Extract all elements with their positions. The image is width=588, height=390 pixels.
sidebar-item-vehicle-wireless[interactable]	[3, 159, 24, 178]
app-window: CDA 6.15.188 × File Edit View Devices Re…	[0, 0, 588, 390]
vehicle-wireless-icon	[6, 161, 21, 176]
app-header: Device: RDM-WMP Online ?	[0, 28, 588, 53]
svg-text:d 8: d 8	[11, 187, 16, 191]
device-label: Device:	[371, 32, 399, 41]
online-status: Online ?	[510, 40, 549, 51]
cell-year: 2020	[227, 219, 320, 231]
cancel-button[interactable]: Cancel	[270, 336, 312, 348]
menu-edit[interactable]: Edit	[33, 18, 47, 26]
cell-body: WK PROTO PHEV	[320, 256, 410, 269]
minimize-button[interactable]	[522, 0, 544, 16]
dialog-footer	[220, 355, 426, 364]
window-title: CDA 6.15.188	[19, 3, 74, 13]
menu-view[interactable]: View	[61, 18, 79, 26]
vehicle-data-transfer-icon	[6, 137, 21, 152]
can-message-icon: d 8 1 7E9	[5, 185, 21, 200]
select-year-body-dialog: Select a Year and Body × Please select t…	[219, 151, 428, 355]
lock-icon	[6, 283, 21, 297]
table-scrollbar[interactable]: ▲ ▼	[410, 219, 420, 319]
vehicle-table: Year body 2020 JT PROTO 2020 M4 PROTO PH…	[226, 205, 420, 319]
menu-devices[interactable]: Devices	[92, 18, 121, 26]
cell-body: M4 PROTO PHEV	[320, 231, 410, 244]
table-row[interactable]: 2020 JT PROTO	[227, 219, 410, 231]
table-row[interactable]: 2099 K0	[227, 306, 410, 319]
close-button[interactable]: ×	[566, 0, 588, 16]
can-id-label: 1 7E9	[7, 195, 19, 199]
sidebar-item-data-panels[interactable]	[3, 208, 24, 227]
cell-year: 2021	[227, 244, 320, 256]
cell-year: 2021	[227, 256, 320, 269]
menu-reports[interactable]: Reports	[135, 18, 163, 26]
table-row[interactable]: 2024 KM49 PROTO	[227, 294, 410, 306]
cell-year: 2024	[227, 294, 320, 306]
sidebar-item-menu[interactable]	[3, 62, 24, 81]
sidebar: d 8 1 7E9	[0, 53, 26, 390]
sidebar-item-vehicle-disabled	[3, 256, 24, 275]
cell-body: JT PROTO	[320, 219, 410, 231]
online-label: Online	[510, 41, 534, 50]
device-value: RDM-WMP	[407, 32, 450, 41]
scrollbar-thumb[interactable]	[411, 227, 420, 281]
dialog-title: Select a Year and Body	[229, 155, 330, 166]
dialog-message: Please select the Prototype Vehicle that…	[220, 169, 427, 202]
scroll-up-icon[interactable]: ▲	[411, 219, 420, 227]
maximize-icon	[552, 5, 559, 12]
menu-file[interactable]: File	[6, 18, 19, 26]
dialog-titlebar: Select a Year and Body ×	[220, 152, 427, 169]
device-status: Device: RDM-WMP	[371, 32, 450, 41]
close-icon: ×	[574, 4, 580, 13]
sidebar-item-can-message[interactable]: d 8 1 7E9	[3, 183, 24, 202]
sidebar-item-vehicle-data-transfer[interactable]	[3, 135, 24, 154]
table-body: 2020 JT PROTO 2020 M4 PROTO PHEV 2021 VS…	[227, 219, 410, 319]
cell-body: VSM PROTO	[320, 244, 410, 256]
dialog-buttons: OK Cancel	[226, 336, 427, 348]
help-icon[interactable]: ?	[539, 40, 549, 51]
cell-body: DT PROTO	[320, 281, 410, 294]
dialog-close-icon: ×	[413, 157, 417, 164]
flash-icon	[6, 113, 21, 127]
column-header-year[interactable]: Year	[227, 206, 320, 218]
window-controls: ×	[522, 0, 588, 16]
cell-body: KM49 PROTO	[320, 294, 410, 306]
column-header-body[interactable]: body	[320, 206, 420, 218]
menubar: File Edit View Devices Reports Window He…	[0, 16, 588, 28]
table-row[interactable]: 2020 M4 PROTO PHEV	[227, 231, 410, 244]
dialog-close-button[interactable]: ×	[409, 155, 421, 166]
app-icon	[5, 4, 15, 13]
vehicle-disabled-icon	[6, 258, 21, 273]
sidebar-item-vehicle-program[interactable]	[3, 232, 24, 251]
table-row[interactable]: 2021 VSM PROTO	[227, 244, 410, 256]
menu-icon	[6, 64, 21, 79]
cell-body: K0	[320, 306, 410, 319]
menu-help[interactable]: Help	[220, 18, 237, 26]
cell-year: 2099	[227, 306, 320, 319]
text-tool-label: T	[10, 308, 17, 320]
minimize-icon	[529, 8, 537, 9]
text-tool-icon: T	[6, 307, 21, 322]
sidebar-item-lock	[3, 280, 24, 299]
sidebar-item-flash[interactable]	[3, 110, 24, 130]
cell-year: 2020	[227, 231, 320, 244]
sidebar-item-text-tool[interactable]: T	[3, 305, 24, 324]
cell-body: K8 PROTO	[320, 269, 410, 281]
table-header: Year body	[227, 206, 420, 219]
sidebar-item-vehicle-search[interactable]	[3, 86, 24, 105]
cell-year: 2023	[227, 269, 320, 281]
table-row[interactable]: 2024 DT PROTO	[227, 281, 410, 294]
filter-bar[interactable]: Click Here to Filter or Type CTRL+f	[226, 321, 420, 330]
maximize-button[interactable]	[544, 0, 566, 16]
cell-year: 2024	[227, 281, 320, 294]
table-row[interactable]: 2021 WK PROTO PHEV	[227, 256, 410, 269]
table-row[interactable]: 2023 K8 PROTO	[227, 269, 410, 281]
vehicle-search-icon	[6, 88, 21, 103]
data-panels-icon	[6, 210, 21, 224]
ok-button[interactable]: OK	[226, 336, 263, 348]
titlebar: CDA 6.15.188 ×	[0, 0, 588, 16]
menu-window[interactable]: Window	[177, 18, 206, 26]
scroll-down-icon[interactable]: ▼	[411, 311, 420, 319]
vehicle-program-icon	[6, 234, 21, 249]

---

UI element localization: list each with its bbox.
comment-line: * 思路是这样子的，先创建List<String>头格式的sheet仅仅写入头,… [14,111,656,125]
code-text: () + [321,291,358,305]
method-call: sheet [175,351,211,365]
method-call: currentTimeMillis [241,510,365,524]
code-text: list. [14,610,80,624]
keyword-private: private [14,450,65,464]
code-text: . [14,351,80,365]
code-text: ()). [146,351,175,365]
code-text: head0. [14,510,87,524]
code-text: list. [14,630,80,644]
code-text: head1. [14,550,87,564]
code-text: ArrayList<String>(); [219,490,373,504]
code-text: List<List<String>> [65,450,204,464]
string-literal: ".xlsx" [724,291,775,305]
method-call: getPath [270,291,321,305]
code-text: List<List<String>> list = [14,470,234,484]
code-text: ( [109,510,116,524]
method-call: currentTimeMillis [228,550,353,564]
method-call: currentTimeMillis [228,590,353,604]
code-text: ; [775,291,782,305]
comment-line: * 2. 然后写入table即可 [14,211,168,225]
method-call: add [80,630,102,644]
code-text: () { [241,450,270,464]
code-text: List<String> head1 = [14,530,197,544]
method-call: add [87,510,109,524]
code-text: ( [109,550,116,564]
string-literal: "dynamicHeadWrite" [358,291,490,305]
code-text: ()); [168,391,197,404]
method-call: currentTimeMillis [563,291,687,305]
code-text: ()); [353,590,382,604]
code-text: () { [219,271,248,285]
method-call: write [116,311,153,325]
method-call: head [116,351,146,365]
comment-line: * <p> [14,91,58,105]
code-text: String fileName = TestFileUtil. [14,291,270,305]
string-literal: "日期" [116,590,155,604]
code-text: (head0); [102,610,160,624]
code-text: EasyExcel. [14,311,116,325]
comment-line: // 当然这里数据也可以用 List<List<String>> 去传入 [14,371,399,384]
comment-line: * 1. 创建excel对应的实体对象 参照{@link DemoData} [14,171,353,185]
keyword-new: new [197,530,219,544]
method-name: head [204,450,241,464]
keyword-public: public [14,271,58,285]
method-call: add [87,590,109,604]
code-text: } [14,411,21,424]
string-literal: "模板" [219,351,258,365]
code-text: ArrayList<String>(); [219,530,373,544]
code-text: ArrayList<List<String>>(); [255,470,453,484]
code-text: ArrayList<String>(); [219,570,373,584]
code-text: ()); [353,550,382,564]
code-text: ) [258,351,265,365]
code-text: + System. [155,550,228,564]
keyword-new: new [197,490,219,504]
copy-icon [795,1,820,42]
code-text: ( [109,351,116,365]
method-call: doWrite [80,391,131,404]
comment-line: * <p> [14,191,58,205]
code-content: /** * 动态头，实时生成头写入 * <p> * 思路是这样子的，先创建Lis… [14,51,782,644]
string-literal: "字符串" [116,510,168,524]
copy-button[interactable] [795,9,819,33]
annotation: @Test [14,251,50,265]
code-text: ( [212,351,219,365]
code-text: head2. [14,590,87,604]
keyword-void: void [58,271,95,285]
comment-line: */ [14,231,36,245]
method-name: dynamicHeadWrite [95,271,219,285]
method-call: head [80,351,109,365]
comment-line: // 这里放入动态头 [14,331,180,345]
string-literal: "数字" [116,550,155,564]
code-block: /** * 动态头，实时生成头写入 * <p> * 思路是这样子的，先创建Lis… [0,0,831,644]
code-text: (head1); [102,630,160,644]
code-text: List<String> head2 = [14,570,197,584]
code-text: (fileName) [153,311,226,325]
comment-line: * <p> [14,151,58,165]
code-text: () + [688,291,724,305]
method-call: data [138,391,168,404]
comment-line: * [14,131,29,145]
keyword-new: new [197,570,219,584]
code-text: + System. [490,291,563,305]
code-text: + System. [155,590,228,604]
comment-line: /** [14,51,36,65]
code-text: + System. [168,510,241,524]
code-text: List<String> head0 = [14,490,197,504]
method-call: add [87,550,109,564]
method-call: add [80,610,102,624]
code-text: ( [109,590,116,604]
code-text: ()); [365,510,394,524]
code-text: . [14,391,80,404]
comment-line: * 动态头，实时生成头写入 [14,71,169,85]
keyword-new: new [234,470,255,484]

--

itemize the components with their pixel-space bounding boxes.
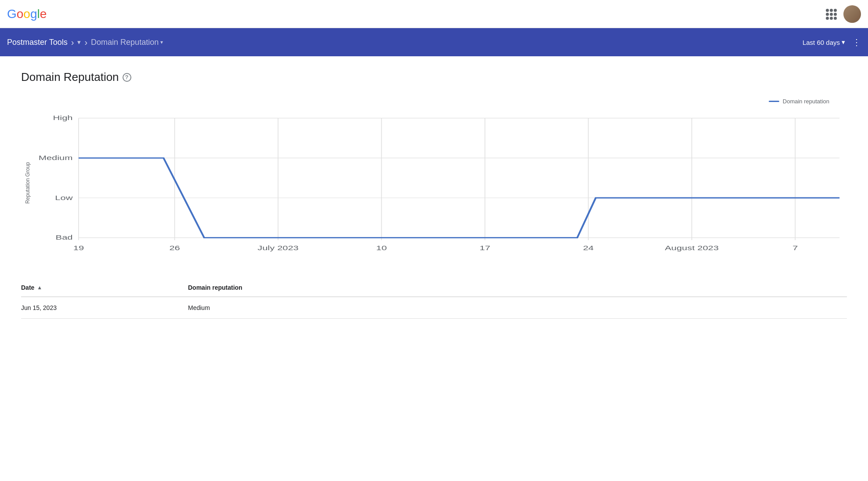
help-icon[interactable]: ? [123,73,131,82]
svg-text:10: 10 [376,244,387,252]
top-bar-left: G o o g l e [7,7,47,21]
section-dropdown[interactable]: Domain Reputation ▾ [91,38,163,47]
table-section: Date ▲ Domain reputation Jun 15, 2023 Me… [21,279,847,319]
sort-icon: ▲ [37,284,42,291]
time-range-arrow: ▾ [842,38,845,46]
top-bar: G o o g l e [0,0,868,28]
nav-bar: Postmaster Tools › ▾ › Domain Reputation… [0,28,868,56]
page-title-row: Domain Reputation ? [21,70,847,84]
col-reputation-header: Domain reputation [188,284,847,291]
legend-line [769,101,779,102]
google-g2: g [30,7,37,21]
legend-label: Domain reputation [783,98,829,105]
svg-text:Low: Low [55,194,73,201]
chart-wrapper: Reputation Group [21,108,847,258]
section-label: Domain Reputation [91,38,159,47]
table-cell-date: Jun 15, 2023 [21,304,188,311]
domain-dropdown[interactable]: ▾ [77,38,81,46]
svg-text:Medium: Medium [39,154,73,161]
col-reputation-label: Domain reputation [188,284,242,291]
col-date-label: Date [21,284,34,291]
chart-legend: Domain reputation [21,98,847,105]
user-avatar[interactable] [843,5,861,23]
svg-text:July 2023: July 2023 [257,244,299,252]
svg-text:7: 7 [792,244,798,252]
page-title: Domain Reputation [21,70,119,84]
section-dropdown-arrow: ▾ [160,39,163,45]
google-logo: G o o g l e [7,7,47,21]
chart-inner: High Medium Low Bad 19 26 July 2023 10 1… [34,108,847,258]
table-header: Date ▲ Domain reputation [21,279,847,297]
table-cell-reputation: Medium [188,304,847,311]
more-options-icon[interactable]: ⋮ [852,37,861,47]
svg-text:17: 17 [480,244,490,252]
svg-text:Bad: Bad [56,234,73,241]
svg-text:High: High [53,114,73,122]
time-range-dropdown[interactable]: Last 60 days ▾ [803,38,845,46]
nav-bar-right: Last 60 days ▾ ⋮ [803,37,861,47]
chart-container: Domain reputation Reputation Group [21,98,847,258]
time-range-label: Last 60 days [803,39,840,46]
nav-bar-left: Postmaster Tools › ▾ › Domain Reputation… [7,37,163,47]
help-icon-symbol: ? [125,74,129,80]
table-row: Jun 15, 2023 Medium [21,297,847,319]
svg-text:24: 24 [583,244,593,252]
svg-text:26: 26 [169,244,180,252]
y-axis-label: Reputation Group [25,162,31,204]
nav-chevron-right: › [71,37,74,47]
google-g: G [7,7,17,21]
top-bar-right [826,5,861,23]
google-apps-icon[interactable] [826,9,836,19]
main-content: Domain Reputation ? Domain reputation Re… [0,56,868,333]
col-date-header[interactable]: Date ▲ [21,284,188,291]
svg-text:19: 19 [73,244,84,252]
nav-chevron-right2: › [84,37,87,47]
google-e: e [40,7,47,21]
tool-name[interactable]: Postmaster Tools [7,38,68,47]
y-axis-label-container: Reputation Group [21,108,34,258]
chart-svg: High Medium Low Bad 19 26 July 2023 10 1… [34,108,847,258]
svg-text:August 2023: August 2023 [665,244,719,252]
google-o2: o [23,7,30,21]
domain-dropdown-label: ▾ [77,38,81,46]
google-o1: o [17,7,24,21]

## PROBLEM STATEMENT
Go through the entries above, and wherever a line holds the word "header", copy that line.

## TASK SOLUTION
app-header: Device: RDM-WMP Online ?	[0, 28, 588, 53]
column-header-year[interactable]: Year	[227, 206, 320, 218]
column-header-body[interactable]: body	[320, 206, 420, 218]
table-header: Year body	[227, 206, 420, 219]
col-reputation-header: Domain reputation [188,284,847,291]
table-header: Date ▲ Domain reputation [21,279,847,297]
col-date-header[interactable]: Date ▲ [21,284,188,291]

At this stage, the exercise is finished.